4. Deploy to Kubernetes

The eval-hub service will create Kubernetes Jobs for your adapter:

apiVersion: batch/v1
kind: Job
metadata:
  name: eval-job-123
spec:
  template:
    spec:
      containers:
      # Your adapter container
      - name: adapter
        image: myregistry/my-adapter:latest
        volumeMounts:
        - name: job-spec
          mountPath: /meta
      # Sidecar container (provided by platform)
      - name: sidecar
        image: evalhub/sidecar:latest
        env:
        - name: EVALHUB_SERVICE_URL
          value: "http://evalhub-service:8080"
      volumes:
      - name: job-spec
        configMap:
          name: job-123-spec

For a complete working example, see evalhub/adapter/examples/simple_adapter.py.
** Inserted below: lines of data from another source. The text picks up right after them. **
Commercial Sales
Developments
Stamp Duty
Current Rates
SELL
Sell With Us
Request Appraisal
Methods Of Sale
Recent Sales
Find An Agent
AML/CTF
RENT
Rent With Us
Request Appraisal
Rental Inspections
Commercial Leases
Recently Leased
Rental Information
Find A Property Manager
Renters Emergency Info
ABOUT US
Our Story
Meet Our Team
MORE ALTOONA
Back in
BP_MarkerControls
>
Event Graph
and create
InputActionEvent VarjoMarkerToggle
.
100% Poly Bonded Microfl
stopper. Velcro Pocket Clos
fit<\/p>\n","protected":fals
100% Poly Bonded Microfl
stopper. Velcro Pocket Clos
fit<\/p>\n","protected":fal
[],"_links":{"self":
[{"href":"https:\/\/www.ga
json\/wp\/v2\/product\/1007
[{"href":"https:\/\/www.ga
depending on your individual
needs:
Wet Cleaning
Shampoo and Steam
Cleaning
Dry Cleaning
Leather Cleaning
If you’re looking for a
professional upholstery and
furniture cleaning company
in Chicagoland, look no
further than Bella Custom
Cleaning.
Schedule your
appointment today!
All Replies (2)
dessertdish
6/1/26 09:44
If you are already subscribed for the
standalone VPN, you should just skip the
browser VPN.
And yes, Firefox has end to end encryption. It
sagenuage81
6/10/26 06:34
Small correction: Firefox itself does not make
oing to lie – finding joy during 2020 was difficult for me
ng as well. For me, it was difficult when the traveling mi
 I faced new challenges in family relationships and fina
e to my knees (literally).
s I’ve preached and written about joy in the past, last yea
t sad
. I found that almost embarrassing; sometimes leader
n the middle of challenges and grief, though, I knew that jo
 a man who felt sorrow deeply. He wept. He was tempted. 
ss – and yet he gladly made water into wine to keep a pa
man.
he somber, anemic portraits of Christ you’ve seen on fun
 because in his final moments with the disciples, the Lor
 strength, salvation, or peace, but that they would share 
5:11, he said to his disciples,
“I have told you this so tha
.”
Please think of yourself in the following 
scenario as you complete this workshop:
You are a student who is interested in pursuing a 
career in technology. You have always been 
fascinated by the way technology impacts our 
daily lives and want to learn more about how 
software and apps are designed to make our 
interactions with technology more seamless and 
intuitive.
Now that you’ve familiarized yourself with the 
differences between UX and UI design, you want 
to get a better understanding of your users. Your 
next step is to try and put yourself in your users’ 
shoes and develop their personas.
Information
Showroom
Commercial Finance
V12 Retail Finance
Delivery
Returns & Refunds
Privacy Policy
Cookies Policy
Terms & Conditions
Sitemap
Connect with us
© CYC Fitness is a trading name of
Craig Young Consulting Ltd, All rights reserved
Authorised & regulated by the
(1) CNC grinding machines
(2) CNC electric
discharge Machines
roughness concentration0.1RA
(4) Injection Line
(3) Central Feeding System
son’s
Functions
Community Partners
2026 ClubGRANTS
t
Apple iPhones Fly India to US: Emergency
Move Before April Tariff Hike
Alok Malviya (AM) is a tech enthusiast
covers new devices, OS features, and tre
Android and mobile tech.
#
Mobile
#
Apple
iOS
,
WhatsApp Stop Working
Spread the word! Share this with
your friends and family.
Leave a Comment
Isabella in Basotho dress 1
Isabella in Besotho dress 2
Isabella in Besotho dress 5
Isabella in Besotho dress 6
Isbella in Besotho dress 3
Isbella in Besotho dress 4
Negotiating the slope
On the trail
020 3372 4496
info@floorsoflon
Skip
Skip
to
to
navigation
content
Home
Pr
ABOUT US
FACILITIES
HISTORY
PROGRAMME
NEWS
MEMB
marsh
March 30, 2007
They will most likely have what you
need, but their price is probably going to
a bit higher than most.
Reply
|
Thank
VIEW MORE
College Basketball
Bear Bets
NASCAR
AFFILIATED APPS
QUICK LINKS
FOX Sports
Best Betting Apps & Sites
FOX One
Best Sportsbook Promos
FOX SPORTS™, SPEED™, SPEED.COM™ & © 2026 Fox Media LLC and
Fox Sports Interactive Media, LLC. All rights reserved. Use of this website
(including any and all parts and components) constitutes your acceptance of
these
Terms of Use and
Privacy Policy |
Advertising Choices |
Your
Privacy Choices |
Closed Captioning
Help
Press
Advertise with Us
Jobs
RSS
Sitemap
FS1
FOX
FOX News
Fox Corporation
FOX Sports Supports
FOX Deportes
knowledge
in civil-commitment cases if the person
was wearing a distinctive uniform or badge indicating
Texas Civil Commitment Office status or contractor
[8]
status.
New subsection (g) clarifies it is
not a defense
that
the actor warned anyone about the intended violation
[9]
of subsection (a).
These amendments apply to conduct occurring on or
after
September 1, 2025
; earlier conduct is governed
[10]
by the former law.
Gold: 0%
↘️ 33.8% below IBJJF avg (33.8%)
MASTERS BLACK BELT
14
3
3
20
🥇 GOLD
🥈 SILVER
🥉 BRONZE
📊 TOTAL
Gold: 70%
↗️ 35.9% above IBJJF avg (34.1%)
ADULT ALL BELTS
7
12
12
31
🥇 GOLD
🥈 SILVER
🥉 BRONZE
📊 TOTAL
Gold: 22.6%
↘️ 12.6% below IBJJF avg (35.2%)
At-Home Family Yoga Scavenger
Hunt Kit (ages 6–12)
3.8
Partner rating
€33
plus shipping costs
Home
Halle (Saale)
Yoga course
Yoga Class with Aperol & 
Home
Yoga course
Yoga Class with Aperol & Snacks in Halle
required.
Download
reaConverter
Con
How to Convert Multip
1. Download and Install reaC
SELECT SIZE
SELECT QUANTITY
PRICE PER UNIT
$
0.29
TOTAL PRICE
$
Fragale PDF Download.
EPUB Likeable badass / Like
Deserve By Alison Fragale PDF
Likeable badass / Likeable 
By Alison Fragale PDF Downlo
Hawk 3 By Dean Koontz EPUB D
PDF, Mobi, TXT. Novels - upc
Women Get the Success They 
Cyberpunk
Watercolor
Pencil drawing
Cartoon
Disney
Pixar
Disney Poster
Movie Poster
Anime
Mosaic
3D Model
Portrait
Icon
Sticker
Package Organization Guide

The EvalHub SDK is organized into distinct packages based on your use case:

Which Package Should I Use?

Use Case	Primary Package	Description
Building an Adapter	`evalhub.adapter`	Create a framework adapter for your evaluation framework
Interacting with EvalHub	`evalhub.client`	REST API client for submitting evaluations
Data Models	`evalhub.models`	Request/response models for API communication

Import Patterns

Framework Adapter Developer:

# Building your adapter
from evalhub.adapter import (
    FrameworkAdapter,
    JobSpec,
    JobCallbacks,
    JobResults,
    JobStatus,
    JobPhase,
    JobStatusUpdate,
    EvaluationResult,
    OCIArtifactSpec,
)

EvalHub Service User:

# Interacting with EvalHub REST API
from evalhub import (
    EvalHubClient,
    BenchmarkConfig,
    EvaluationExports,
    EvaluationExportsOCI,
    JobSubmissionRequest,
    ModelConfig,
    OCIConnectionConfig,
    OCICoordinates,
)

Complete Example

The SDK includes a complete reference implementation showing all adapter patterns:

Example Adapter: src/evalhub/adapter/examples/simple_adapter.py

This example demonstrates:

Loading JobSpec from mounted ConfigMap
Validating configuration
Loading benchmark data
Running evaluation with progress reporting
Persisting results as OCI artifacts
Returning structured results

Using the Example

from evalhub.adapter.examples import ExampleAdapter
from evalhub.adapter import JobSpec

# Load job specification
job_spec = JobSpec(
    id="eval-123",
    provider_id="my-provider",
    benchmark_id="mmlu",
    benchmark_index=0,
    model=ModelConfig(
        url="http://vllm-service:8000",
        name="llama-2-7b"
    ),
    parameters={},
    callback_url="http://localhost:8080",
    num_examples=100
)

# Create adapter and run
adapter = ExampleAdapter()
results = adapter.run_benchmark_job(job_spec, callbacks)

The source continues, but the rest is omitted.